(andPOP) - Untraceable unfolds as a standard edge-of-seat psychological drama that most movie critics will probably pan for its by-the-book approach, its one-dimensional characters or its far-fetched premise based on a killer with a keyboard as his murder weapon.
But let’s be serious here. Can predictability really be punishable in the thriller movie genre? It’s the genre that has let Jodie Foster play the same character in almost every film she’s done in the past decade. It’s the genre that reigns box-office charts weekend after weekend with its prototypical grit and gore. It’s the genre that will continue to give us Saw flicks every Halloween until teens get tired of gruesome torture scenes (can’t see this happening in the foreseeable future). Viewers find comfort in their favourite thriller’s formulaic nature. The reassurance of knowing things will all work out in the end somehow makes a scene where a victim’s skin is burned off by sulfuric acid relatively acceptable. The thriller, like the romantic comedy, exists to give fans exactly what they were expecting.

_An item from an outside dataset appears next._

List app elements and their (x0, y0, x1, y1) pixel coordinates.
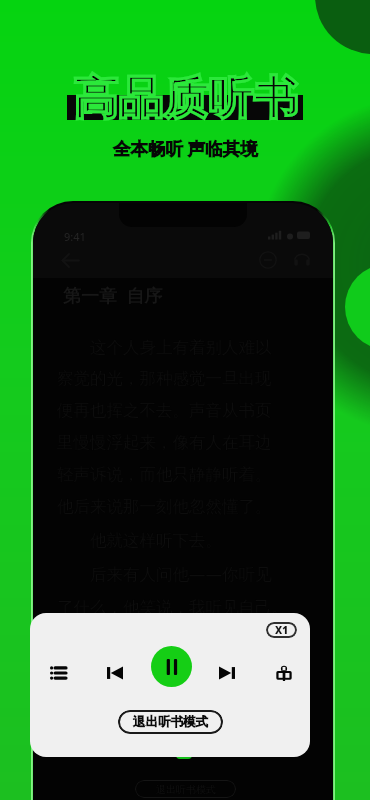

Untraceable succeeds at delivering its thriller-esque plot conventionalities while also offering up a smart dosage of fascination and suspense. Add in some chilling social commentary aimed at the post-YouTube generation and you’ve got yourself an intelligently crafted piece of work.

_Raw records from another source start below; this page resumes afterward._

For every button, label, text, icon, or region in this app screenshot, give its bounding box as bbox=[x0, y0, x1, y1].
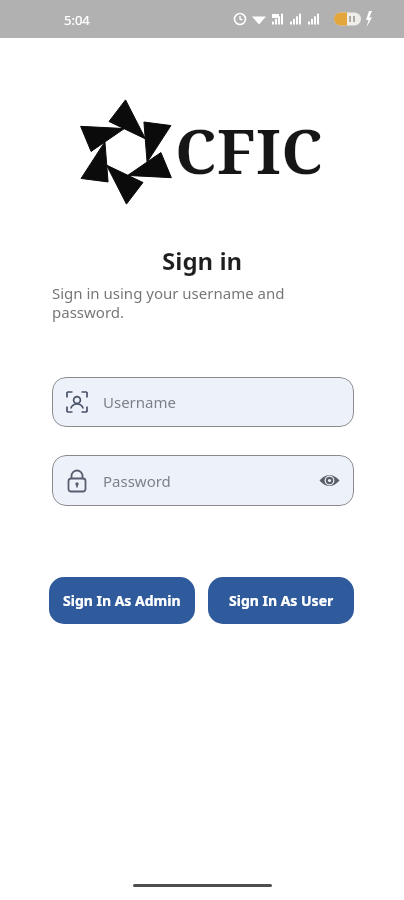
staticText: Password bbox=[103, 471, 171, 491]
staticText: 5:04 bbox=[64, 11, 90, 29]
staticText: Sign In As Admin bbox=[63, 591, 181, 610]
staticText: Sign in bbox=[162, 244, 243, 277]
staticText: Username bbox=[103, 392, 176, 412]
button[interactable]: Username bbox=[52, 377, 354, 427]
button[interactable] bbox=[319, 473, 340, 488]
staticText: Sign in using your username and password… bbox=[52, 283, 285, 322]
staticText: CFIC bbox=[175, 108, 324, 192]
button[interactable]: Sign In As Admin bbox=[49, 577, 195, 624]
staticText: Sign In As User bbox=[229, 591, 334, 610]
button[interactable]: Sign In As User bbox=[208, 577, 354, 624]
button[interactable]: Password bbox=[52, 455, 354, 506]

Diane Lane plays Jennifer Marsh, an Internet crimes FBI agent entangled in a Web hunt for a computer geek turned lunatic. Sporting dark circles under her eyes and very little makeup, Lane channels her best Jodie with a remarkably unglamourous but strong performance that translates well on screen. She leads her team in a fight to take down the tech- savvy psycho who gets his sadistic kicks out of setting up a web site that streams each of his graphic murders live, with the fate of the tormented victims left in the hands of the public. The more hits the site gets from curious mouse-wielding accomplices, the faster the captives succumb to their fatality. Untraceable does raise some thought-provoking, conversation-stimulating questions about our voyeuristic, violence-hungry world. But the cynical implications are left underdeveloped and almost overshadowed by torture scenes that will leave you cringing, wincing or turning away—either from shock or from simple release of tension.

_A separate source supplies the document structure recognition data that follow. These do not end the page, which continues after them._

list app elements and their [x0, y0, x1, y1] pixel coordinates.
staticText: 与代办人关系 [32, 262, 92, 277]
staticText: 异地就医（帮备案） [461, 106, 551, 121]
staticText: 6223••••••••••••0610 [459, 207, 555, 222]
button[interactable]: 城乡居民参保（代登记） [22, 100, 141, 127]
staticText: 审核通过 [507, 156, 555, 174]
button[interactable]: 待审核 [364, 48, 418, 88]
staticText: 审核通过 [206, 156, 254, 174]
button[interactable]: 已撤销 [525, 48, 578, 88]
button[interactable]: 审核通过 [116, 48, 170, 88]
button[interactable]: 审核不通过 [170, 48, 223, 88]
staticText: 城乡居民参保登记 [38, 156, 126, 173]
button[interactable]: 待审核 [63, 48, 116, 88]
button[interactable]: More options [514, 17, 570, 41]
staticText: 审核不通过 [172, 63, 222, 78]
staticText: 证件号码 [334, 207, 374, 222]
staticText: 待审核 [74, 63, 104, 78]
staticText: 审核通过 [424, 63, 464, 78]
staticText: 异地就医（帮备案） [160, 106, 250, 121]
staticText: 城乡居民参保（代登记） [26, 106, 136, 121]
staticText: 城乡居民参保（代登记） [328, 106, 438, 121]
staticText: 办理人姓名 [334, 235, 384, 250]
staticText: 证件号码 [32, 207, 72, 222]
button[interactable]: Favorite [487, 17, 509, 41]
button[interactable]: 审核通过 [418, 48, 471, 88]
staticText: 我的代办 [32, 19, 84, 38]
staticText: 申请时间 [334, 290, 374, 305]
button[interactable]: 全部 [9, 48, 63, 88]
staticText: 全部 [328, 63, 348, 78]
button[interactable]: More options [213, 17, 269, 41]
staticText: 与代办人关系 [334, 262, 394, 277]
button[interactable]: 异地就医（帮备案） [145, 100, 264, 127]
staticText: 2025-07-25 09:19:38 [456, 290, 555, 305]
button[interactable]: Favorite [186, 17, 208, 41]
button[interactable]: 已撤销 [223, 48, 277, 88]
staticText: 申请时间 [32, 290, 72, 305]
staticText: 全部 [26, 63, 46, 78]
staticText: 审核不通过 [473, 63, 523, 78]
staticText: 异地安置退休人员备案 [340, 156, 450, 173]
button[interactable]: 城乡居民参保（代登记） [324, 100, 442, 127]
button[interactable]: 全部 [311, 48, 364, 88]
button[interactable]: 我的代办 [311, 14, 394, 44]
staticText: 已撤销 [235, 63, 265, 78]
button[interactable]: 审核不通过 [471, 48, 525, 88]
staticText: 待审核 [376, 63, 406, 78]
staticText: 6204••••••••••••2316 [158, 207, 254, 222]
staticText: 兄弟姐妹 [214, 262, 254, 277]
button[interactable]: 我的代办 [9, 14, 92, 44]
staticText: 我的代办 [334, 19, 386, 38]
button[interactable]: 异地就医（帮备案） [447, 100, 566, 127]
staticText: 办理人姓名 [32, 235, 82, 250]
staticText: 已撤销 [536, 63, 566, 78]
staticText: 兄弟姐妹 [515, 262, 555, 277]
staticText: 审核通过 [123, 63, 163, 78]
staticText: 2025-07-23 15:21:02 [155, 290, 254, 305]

There are a few strong plot points hidden between the gratuitous violence- no matter how conventional. When the game of cat and mouse between Marsh and the murder predictable becomes personal, director Gregory Hoblit (“Primal Fear”,“Fracture”) shows off his seasoned chops and creates the perfect amount of apprehension and dread as the story tumbles on and the clock ticks down.
It may not be explicitly original or meticulously plotted, but it’s chilling and effective enough to satisfy thrill-seeking audiences.
And there is Colin Hanks. Yes, as in Tom’s son. The superstar offspring adds a certain spark to the flick as the resident comic relief and Marsh’s scene-stealing best buddy. Billy Burke (Fracture) gives a forgettable performance as the cop with a subtle crush on our widowed heroine. The romance is thankfully never fully explored and the focus is kept on Marsh and her team’s race to track down a virtually untraceable technical mastermind.
Untraceable hopes to poke, jab, and nudge at our deepest curiosities by posing the inevitable question: If a real-life cyber-killing copycat were to immortalize, would the public response be the same? Are people so perverse and addicted to the web that they would willingly become accessories to murder for an electronic fix of chills and thrills? Probably.
But beneath it’s moral message, Untraceable is just another end-of-January box-office filler, existing solely to give audiences a well-deserved break from Oscar hopefuls and Rambo remakes.